The code that invoked auto_duplicate
in case the auto clone regex matches in fact completely ignores any error returned from that function.
When auto_duplicate
is invoked the error returned from that function is returned to the user and not logged. That would explain why the log above doesn't contain any errors for the first Restarting job 3150447
. Of course this leaves us with no clue what the error actually was.
#5
Updated by openqa_review 3 months ago
- Due date set to 2023-03-17
Setting due date based on mean cycle time of SUSE QE Tools
#7
Updated by mkittler 3 months ago
- Description updated (diff)
PR for improving the error handling: https://github.com/os-autoinst/openQA/pull/5025
I'll do the queries again a while after it has been deployed and also check the Minion dashboard.
#10
Updated by mkittler 3 months ago
I couldn't find any failing Minion restart_job
jobs except for cases when the job has already been restarted anyways. Those shouldn't actually be failures. I've created https://github.com/os-autoinst/openQA/pull/5031 to fix this.
The list of jobs with reason "cache service full" that had to be restarted manually nevertheless grew longer (this is the list of jobs as of the last job considered last time in #125276125300#note-3):
openqa=# select id, clone_id from jobs where reason like '%ache service queue already full%' and clone_id is null order by id desc; id | clone_id ----+---------- (0 rows) openqa=# select id, clone_id, t_finished from jobs where (id > 3150461) and (reason like '%service queue already full%' ) and (select user_id from audit_events where event_data like concat('%', jobs.id, '%') and event = 'job_restart' limit 1) is not null order by id desc; id | clone_id | t_finished ---------+----------+--------------------- 3162168 | 3162458 | 2023-03-08 03:32:46 3161970 | 3162402 | 2023-03-08 03:32:44 3161969 | 3162457 | 2023-03-08 03:32:47 3161961 | 3162411 | 2023-03-08 03:32:33 3161953 | 3162428 | 2023-03-08 03:32:43 3161912 | 3162412 | 2023-03-08 03:32:27 3157176 | 3157708 | 2023-03-05 12:17:27 3155695 | 3156172 | 2023-03-04 07:20:41 (8 rows)
The earliest restart_job
job was created on 2023-03-08T17:21:40.522945Z so https://github.com/os-autoinst/openQA/pull/5025 was deployed around that time. (The are much older finished Minion jobs so the automatic cleanup of finished jobs can be ignored here.) That means all further jobs revealed by the query had finished before the PR was deployed and are thus not relevant.

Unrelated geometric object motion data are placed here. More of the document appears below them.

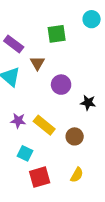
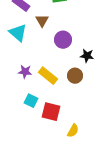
brown circle: (75, 136) -> (75, 76), moved
yellow semicircle: (77, 175) -> (73, 131), moved
red square: (40, 177) -> (51, 112), moved, turned 30

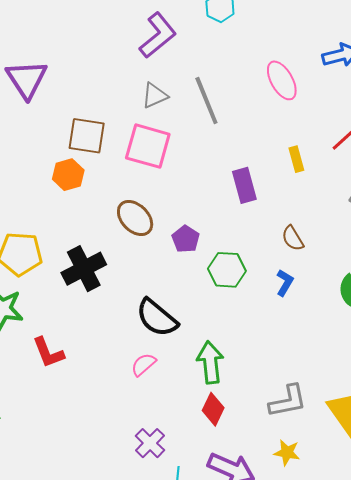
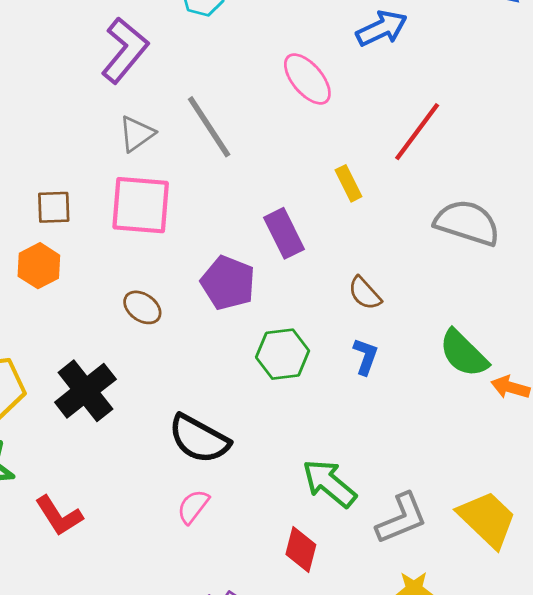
brown square: (87, 136) -> (54, 207), size x0.7
brown ellipse: (135, 218) -> (142, 307), size x0.7
purple pentagon: (186, 239) -> (228, 283), moved, size x1.4
green arrow: (210, 362) -> (329, 483), moved, turned -33

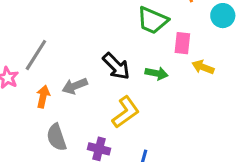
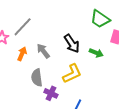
gray arrow: (75, 86) -> (43, 51), turned 63
gray semicircle: (57, 137) -> (37, 78), moved

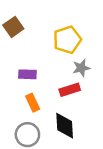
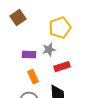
gray star: (81, 68) -> (49, 50), moved

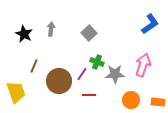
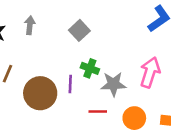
purple line: (82, 74) -> (70, 84), turned -32
red line: (89, 95) -> (98, 112), moved

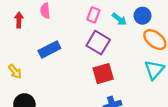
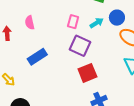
cyan arrow: (119, 19) -> (97, 23), turned -64

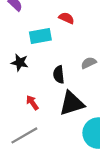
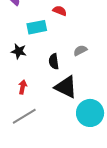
red arrow: (32, 103) -> (23, 87), moved, turned 48
black triangle: (72, 103) -> (66, 87), turned 45

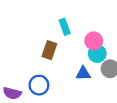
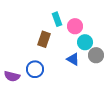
pink circle: (94, 41) -> (75, 26), moved
blue triangle: (83, 73) -> (73, 59), turned 32

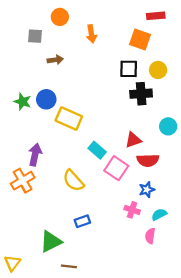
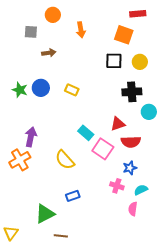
black cross: (141, 94) -> (132, 92), moved
yellow rectangle: (69, 119) -> (72, 90), moved, size x0.6

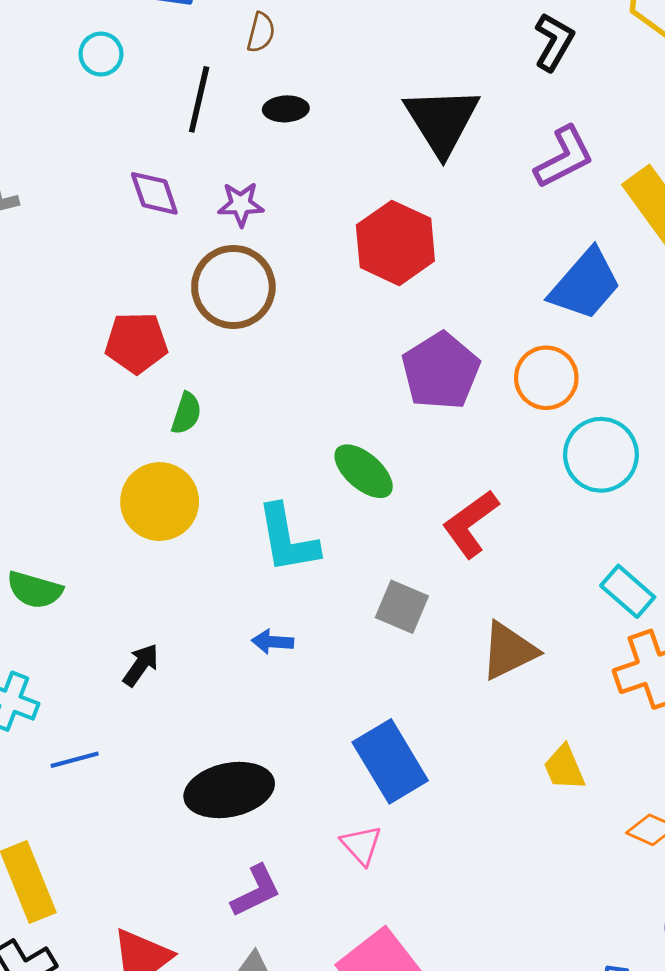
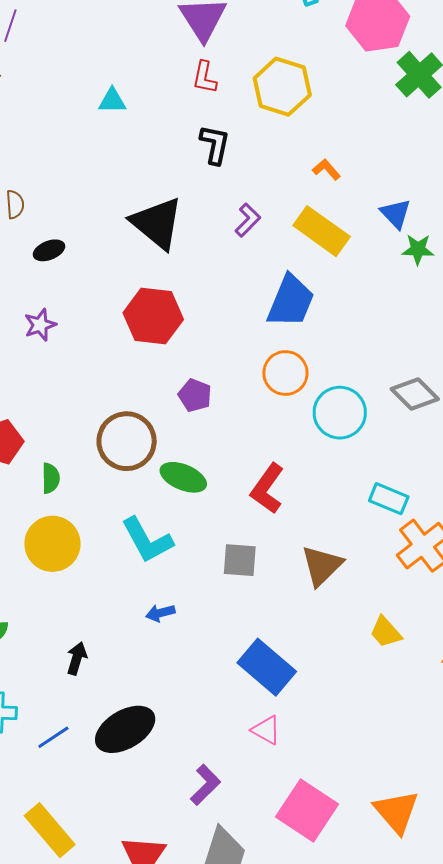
purple L-shape: (564, 157) -> (248, 220), size x0.7
brown circle: (233, 287) -> (127, 441), moved
purple pentagon: (441, 371) -> (195, 395), moved, size x0.6
black ellipse: (229, 790) -> (125, 729), moved

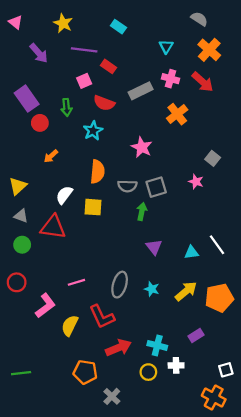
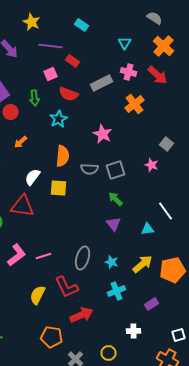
green arrow: (142, 211) -> (116, 199), moved, turned -56
white line: (217, 245) -> (166, 211), moved
pink L-shape: (45, 306) -> (16, 255), moved
cyan cross: (157, 345) -> (116, 291), moved, turned -36
yellow circle: (148, 372) -> (108, 353), moved

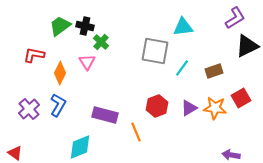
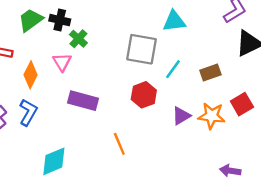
red hexagon: (157, 106) -> (144, 95), moved
purple rectangle: (105, 115) -> (83, 101), moved

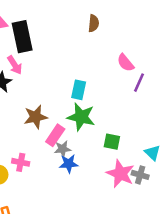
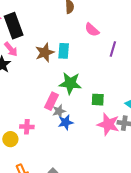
pink semicircle: (126, 63) -> (92, 30), moved
cyan rectangle: (79, 90) -> (64, 51), moved
brown star: (36, 117) -> (45, 53), moved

So maybe using a Minion job with retry made it more reliably, indeed. I'll re-check next week.
Note that most of these jobs were finishing around the same time, likely when openqa-webui.service
restarted (the journal doesn't go far enough to say for sure). A restart of openqa-webui.service
would actually explain why the restarting didn't happen. Supposedly that's something the mentioned PR would indeed improve.
#11
Updated by mkittler 3 months ago
No further occurrences:
openqa=# select id, clone_id from jobs where (id > 3162168) and (reason like '%service queue already full%' ) and (select user_id from audit_events where event_data like concat('%', jobs.id, '%') and event = 'job_restart' limit 1) is not null order by id desc; id | clone_id ----+---------- (0 rows)
The PR https://github.com/os-autoinst/openQA/pull/5031 is still pending so I've been removing failed restart jobs manually for now.
#12
Updated by mkittler 3 months ago
- Status changed from Feedback to Resolved
There are no failing restart jobs and no further occurrences:
openqa=# select id, clone_id from jobs where (t_created >= '2023-03-13 10:00:00') and (reason like '%service queue already full%' ) and (select user_id from audit_events where event_data like concat('%', jobs.id, '%') and event = 'job_restart' limit 1) is not null order by id desc; id | clone_id ---------+---------- 3172696 | 3172803 (1 row)
The query shows one result but that's only because this job itself is the result of another job being manually restarted.